I spoke with the landowner and put it to him that, if I could raise the money, would he be prepared to halt the felling and take the advice of another tree specialist.

He readily and happily agreed, having no wish to fell the oak, his main concern being one of public safety and he would himself be sorry to lose the tree.

I consulted with another reputable tree specialist who, although with no long-term guarantees, said she possibly could survive a rigorous safety pruning, removal of ivy and pollarding.

The cost of the work around £1,000.

I approached the people who had so strongly objected, including the local councillors, who pledged their support for the project, and the response was amazing.

In just six weeks the full amount was pledged and the order placed with KPS Contractors Ltd, the tree company concerned, and the action reported to the council who so recorded it without objection.

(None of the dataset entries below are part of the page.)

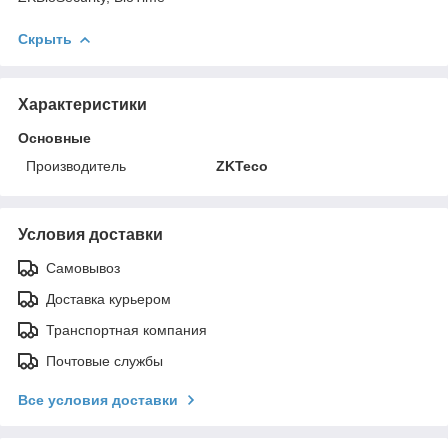
Скрыть
Характеристики
Основные
Производитель
ZKTeco
Условия доставки
Самовывоз
Доставка курьером
Транспортная компания
Почтовые службы
Все условия доставки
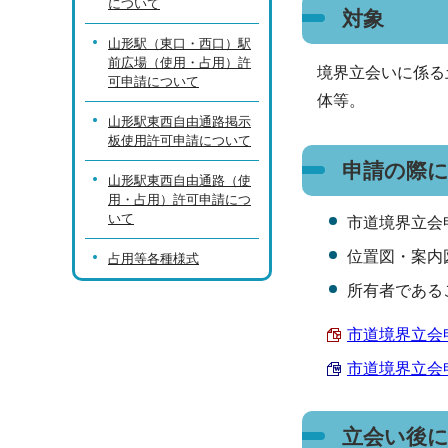
について
対象
山形駅（東口・西口）駅
前広場（使用・占用）許
境界立会いに係る
可申請について
体等。
山形駅東西自由通路掲示
板使用許可申請について
申請の際
山形駅東西自由通路（使
用・占用）許可申請につ
いて
市道境界立会
位置図・案内
占用等各種様式
所有者である
市道境界立会申請
市道境界立会申請
立会い後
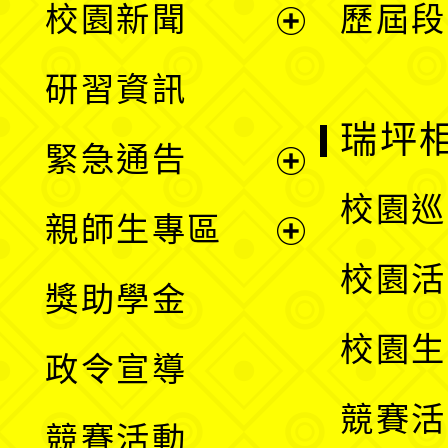
校園新聞
歷屆段
開
展
研習資訊
選
開
瑞坪
緊急通告
單
選
展
校園巡
親師生專區
單
開
展
校園活
獎助學金
選
開
校園生
政令宣導
單
選
競賽活
競賽活動
單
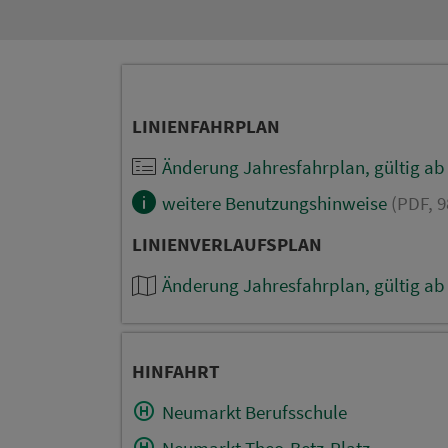
LINIENFAHRPLAN
Änderung Jahresfahrplan, gültig ab
weitere Benutzungshinweise
(PDF, 9
LINIENVERLAUFSPLAN
Änderung Jahresfahrplan, gültig ab
HINFAHRT
Neumarkt Berufsschule
Neumarkt Theo-Betz-Platz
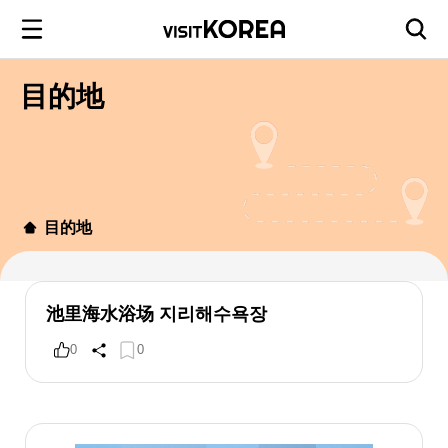
目的地
目的地
池里海水浴场 지리해수욕장
0
0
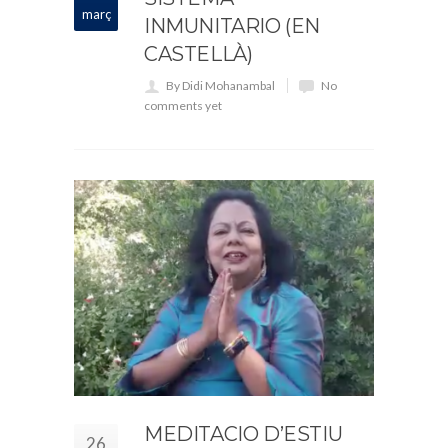
març
INMUNITARIO (EN
CASTELLÀ)
By Didi Mohanambal
No
comments yet
MEDITACIO D’ESTIU
26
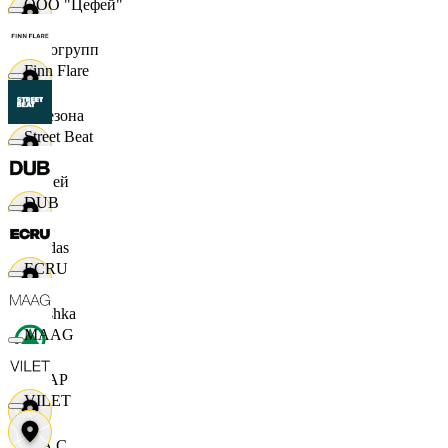
ООО "Цефей"
Яркогрупп
Finn Flare
4 Сезона
Street Beat
7 дней
DUB
Adidas
ECRU
Bershka
MAAG
СПАР
VILET
M A C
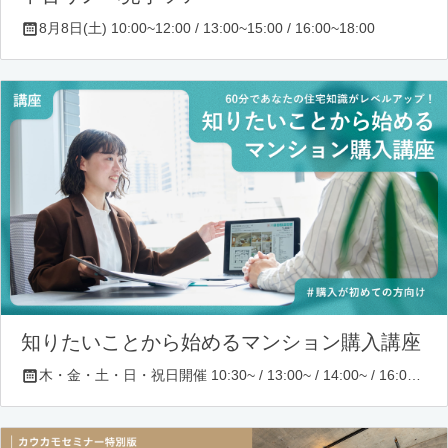
8月8日(土) 10:00~12:00 / 13:00~15:00 / 16:00~18:00
知りたいことから始めるマンション購入講座
木・金・土・日・祝日開催 10:30~ / 13:00~ / 14:00~ / 16:00~ / 17:00~/ 18:30~/ 19:30~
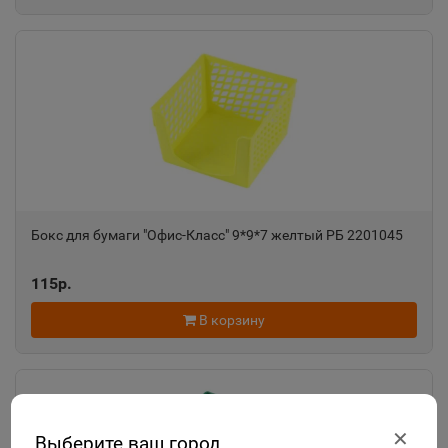
Бокс для бумаги "Офис-Класс" 9*9*7 желтый РБ 2201045
115р.
В корзину
✕
Выберите ваш город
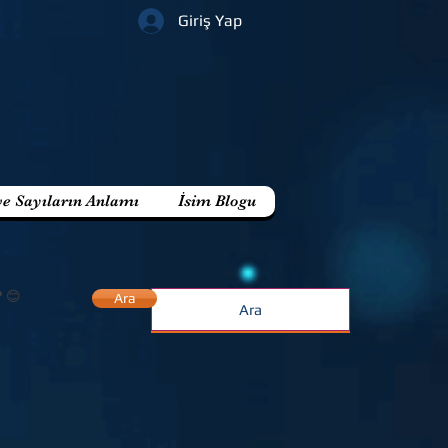
Giriş Yap
ve Sayıların Anlamı
İsim Blogu
? 😊
Ara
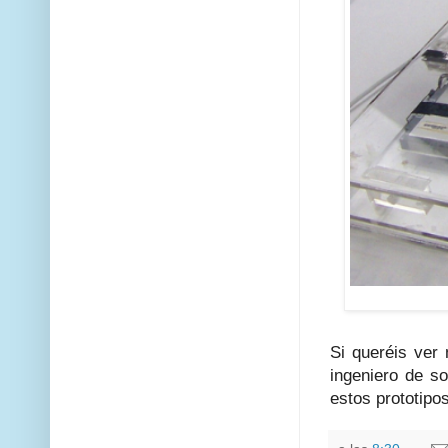
Si queréis ver
ingeniero de s
estos prototipo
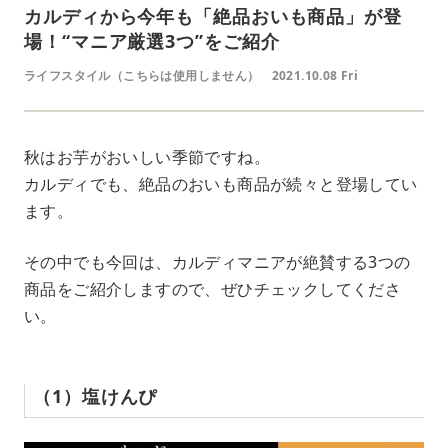
カルディから今年も「絶品おいも商品」が登
場！“マニア厳選3つ”をご紹介
ライフスタイル（こちらは使用しません）
2021.10.08 Fri
秋はお芋がおいしい季節ですね。
カルディでも、絶品のおいも商品が続々と登場してい
ます。
その中でも今回は、カルディマニアが絶賛する3つの
商品をご紹介しますので、ぜひチェックしてくださ
い。
（1）塩けんぴ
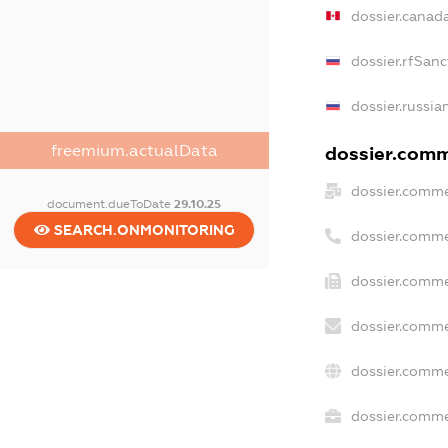
dossier.canad
dossier.rfSanc
dossier.russia
freemium.actualData
dossier.comme
dossier.comme
document.dueToDate
29.10.25
SEARCH.ONMONITORING
dossier.comme
dossier.comme
dossier.comme
dossier.comme
dossier.commer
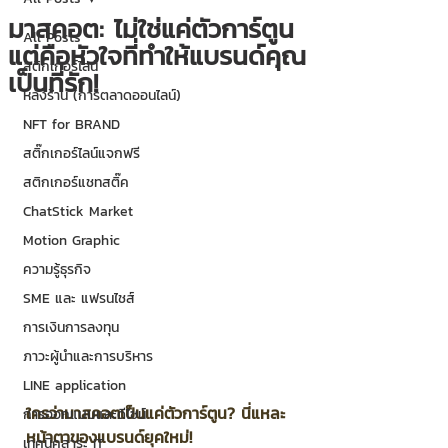
มาสคอต: ไม่ใช่แค่ตัวการ์ตูน
All Posts
แต่คือหัวใจที่ทำให้แบรนด์คุณ
สติกเกอร์ไลน์
เป็นที่รัก!
หลังร้าน (การตลาดออนไลน์)
NFT for BRAND
สติ๊กเกอร์ไลน์แจกฟรี
สติกเกอร์แชทสติ๊ค
ChatStick Market
Motion Graphic
ความรู้ธุรกิจ
SME และ แฟรนไชส์
การเงินการลงทุน
ภาวะผู้นำและการบริหาร
LINE application
ใครว่ามาสคอตเป็นแค่ตัวการ์ตูน? นี่แหละ
การออกแบบและดีไซน์
หน้าตาของแบรนด์ยุคใหม่!
เทคนิคสาระ IT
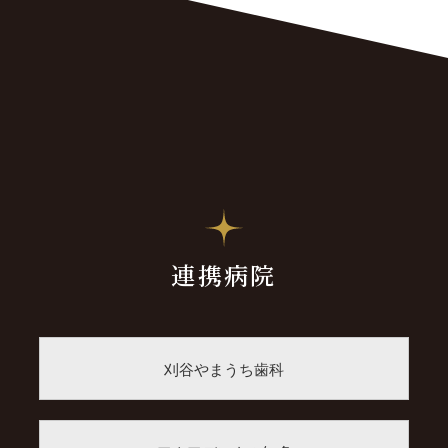
連携病院
刈谷やまうち歯科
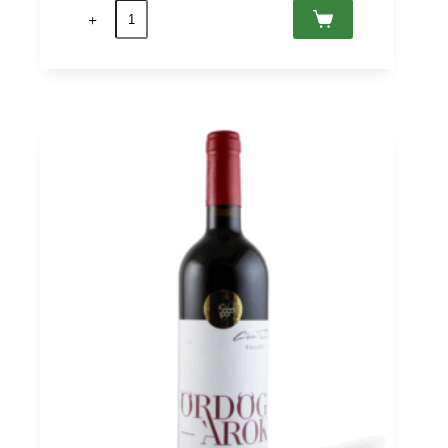
quantité
de
Grandior
Merlot
Bocor
2019
Villány
PDO,
Günzer
0,75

Work will commence on November 14.

From that day on it will be up to the old lady to dig herself in and drink loads of water as the oak is a mighty thirsty tree

A rainy summer is expected!

As for the myriad of wildlife currently living within her shelter the gathering starlings, other small birds and insects will be content and only my favourite, darkly-plumed friends the crows will be displaced from their penthouse suite and have to downsize to the lower branches – I expect some disgruntled cawing until they get used to it...

MY VERY SPECIAL thanks to all of those who contributed so generously – you know who you are – several from far out of the area and have never even seen the old Selborne oak.

We did it as a community, it could not have been saved it without you.